■ **WHAT THE TASK REQUIRES**
Transcribe the lines below exactly. No image belongs in the transcription.

Stored data entries:
((
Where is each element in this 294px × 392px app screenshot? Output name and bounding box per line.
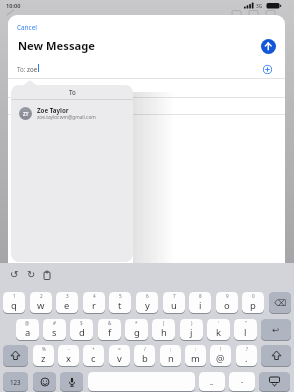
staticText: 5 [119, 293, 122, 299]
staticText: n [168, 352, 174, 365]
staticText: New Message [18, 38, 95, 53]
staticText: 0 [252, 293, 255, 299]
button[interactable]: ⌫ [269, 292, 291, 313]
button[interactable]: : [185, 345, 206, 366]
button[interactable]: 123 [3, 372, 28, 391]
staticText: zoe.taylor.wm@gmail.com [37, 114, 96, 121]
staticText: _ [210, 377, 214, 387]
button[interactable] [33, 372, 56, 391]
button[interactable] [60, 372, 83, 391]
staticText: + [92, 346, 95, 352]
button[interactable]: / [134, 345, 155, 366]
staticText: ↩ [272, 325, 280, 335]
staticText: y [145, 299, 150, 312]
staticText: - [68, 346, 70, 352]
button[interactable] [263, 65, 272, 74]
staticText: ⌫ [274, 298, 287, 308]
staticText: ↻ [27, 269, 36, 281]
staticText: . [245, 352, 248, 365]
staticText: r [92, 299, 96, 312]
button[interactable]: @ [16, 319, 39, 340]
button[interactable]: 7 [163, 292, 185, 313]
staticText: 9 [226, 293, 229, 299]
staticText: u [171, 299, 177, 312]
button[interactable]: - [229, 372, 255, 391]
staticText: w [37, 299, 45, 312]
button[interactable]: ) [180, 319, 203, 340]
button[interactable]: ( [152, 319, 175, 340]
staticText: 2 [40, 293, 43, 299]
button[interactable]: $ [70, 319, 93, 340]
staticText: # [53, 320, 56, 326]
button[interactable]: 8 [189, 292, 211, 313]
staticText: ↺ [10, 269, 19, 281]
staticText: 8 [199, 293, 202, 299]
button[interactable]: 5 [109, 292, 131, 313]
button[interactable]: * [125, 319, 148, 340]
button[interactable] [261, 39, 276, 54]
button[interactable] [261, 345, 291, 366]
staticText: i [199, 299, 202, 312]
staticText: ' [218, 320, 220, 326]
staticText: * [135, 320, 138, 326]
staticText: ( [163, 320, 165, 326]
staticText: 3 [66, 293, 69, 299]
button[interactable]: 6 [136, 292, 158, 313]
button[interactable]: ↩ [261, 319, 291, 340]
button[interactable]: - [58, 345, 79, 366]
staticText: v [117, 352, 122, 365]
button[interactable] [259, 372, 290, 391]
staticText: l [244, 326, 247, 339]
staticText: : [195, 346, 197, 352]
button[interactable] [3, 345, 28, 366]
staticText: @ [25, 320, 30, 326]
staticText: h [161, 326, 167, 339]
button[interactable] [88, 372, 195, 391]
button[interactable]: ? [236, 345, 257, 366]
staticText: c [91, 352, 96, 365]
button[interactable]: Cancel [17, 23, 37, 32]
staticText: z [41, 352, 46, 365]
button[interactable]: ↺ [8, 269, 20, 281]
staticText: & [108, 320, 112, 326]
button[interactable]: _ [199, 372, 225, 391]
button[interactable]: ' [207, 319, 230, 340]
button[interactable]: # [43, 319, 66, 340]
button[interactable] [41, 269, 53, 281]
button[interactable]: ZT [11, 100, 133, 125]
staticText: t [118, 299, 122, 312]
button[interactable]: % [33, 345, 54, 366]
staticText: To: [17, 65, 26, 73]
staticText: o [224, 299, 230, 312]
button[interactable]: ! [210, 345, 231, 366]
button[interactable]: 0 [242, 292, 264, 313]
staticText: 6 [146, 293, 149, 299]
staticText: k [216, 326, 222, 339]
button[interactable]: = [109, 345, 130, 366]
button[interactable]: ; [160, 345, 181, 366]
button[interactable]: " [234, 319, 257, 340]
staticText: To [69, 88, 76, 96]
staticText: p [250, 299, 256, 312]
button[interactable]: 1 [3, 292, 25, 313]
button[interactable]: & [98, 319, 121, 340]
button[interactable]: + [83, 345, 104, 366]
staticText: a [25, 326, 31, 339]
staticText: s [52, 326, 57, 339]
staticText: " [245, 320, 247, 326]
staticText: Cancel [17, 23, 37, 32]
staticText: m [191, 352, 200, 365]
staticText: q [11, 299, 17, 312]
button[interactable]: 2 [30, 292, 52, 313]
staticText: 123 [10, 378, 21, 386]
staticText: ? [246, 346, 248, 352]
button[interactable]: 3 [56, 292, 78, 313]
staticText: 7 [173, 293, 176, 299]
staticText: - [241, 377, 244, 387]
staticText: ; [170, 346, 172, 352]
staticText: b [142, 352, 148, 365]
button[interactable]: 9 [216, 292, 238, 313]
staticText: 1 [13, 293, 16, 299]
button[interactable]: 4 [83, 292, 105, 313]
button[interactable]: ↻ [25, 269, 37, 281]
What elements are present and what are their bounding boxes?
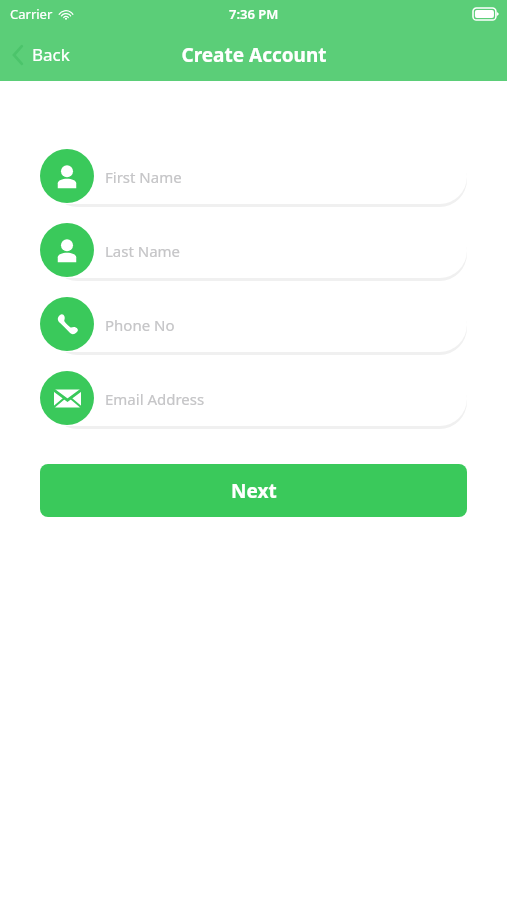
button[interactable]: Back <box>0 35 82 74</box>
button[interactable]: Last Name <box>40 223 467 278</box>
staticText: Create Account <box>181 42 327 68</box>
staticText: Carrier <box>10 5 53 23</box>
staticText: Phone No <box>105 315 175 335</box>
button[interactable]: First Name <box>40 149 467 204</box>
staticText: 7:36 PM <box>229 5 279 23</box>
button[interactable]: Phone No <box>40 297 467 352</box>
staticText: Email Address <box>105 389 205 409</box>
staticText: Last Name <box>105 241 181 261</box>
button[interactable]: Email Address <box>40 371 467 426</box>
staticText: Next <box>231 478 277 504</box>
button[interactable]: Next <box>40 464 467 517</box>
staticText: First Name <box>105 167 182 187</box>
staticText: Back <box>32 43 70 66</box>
))
■ **FINISHED EXERCISE**
Where is each element in this 294px × 392px app screenshot? Output name and bounding box per line.
staticText: 5 [119, 293, 122, 299]
staticText: n [168, 352, 174, 365]
staticText: New Message [18, 38, 95, 53]
staticText: 0 [252, 293, 255, 299]
button[interactable]: ⌫ [269, 292, 291, 313]
button[interactable]: : [185, 345, 206, 366]
button[interactable]: 123 [3, 372, 28, 391]
staticText: zoe.taylor.wm@gmail.com [37, 114, 96, 121]
staticText: _ [210, 377, 214, 387]
button[interactable] [33, 372, 56, 391]
button[interactable] [60, 372, 83, 391]
staticText: + [92, 346, 95, 352]
button[interactable]: / [134, 345, 155, 366]
staticText: ↩ [272, 325, 280, 335]
staticText: y [145, 299, 150, 312]
staticText: - [68, 346, 70, 352]
button[interactable] [263, 65, 272, 74]
staticText: ⌫ [274, 298, 287, 308]
staticText: ↻ [27, 269, 36, 281]
staticText: . [245, 352, 248, 365]
staticText: r [92, 299, 96, 312]
button[interactable]: @ [16, 319, 39, 340]
button[interactable]: 7 [163, 292, 185, 313]
staticText: 9 [226, 293, 229, 299]
staticText: u [171, 299, 177, 312]
button[interactable]: - [229, 372, 255, 391]
staticText: w [37, 299, 45, 312]
button[interactable]: ) [180, 319, 203, 340]
button[interactable]: ( [152, 319, 175, 340]
staticText: 2 [40, 293, 43, 299]
button[interactable]: $ [70, 319, 93, 340]
staticText: # [53, 320, 56, 326]
button[interactable]: 8 [189, 292, 211, 313]
staticText: ↺ [10, 269, 19, 281]
staticText: 8 [199, 293, 202, 299]
button[interactable]: 5 [109, 292, 131, 313]
button[interactable]: * [125, 319, 148, 340]
button[interactable] [261, 39, 276, 54]
button[interactable] [261, 345, 291, 366]
staticText: i [199, 299, 202, 312]
staticText: ' [218, 320, 220, 326]
staticText: * [135, 320, 138, 326]
staticText: ( [163, 320, 165, 326]
staticText: 3 [66, 293, 69, 299]
button[interactable]: 6 [136, 292, 158, 313]
button[interactable]: ↩ [261, 319, 291, 340]
button[interactable]: - [58, 345, 79, 366]
staticText: v [117, 352, 122, 365]
button[interactable] [259, 372, 290, 391]
staticText: l [244, 326, 247, 339]
staticText: : [195, 346, 197, 352]
button[interactable] [3, 345, 28, 366]
staticText: @ [25, 320, 30, 326]
staticText: h [161, 326, 167, 339]
button[interactable] [88, 372, 195, 391]
button[interactable]: ? [236, 345, 257, 366]
staticText: c [91, 352, 96, 365]
button[interactable]: Cancel [17, 23, 37, 32]
staticText: z [41, 352, 46, 365]
button[interactable]: ↺ [8, 269, 20, 281]
staticText: & [108, 320, 112, 326]
button[interactable]: _ [199, 372, 225, 391]
button[interactable]: ' [207, 319, 230, 340]
button[interactable]: # [43, 319, 66, 340]
button[interactable] [41, 269, 53, 281]
button[interactable]: ZT [11, 100, 133, 125]
staticText: t [118, 299, 122, 312]
button[interactable]: % [33, 345, 54, 366]
staticText: To: [17, 65, 26, 73]
staticText: o [224, 299, 230, 312]
button[interactable]: ! [210, 345, 231, 366]
button[interactable]: 0 [242, 292, 264, 313]
staticText: 6 [146, 293, 149, 299]
staticText: k [216, 326, 222, 339]
button[interactable]: = [109, 345, 130, 366]
button[interactable]: ; [160, 345, 181, 366]
button[interactable]: " [234, 319, 257, 340]
staticText: To [69, 88, 76, 96]
staticText: p [250, 299, 256, 312]
button[interactable]: 1 [3, 292, 25, 313]
button[interactable]: & [98, 319, 121, 340]
button[interactable]: + [83, 345, 104, 366]
staticText: a [25, 326, 31, 339]
staticText: s [52, 326, 57, 339]
staticText: " [245, 320, 247, 326]
staticText: Cancel [17, 23, 37, 32]
staticText: m [191, 352, 200, 365]
staticText: q [11, 299, 17, 312]
button[interactable]: 2 [30, 292, 52, 313]
staticText: 123 [10, 378, 21, 386]
staticText: ? [246, 346, 248, 352]
button[interactable]: 3 [56, 292, 78, 313]
staticText: 7 [173, 293, 176, 299]
staticText: - [241, 377, 244, 387]
staticText: ; [170, 346, 172, 352]
staticText: b [142, 352, 148, 365]
button[interactable]: 9 [216, 292, 238, 313]
staticText: 1 [13, 293, 16, 299]
button[interactable]: 4 [83, 292, 105, 313]
button[interactable]: ↻ [25, 269, 37, 281]
What elements are present and what are their bounding boxes?
button[interactable]: Back <box>0 35 82 74</box>
button[interactable]: Last Name <box>40 223 467 278</box>
staticText: Create Account <box>181 42 327 68</box>
staticText: Carrier <box>10 5 53 23</box>
staticText: Phone No <box>105 315 175 335</box>
button[interactable]: First Name <box>40 149 467 204</box>
staticText: 7:36 PM <box>229 5 279 23</box>
button[interactable]: Phone No <box>40 297 467 352</box>
staticText: Email Address <box>105 389 205 409</box>
staticText: Last Name <box>105 241 181 261</box>
button[interactable]: Email Address <box>40 371 467 426</box>
staticText: Next <box>231 478 277 504</box>
button[interactable]: Next <box>40 464 467 517</box>
staticText: First Name <box>105 167 182 187</box>
staticText: Back <box>32 43 70 66</box>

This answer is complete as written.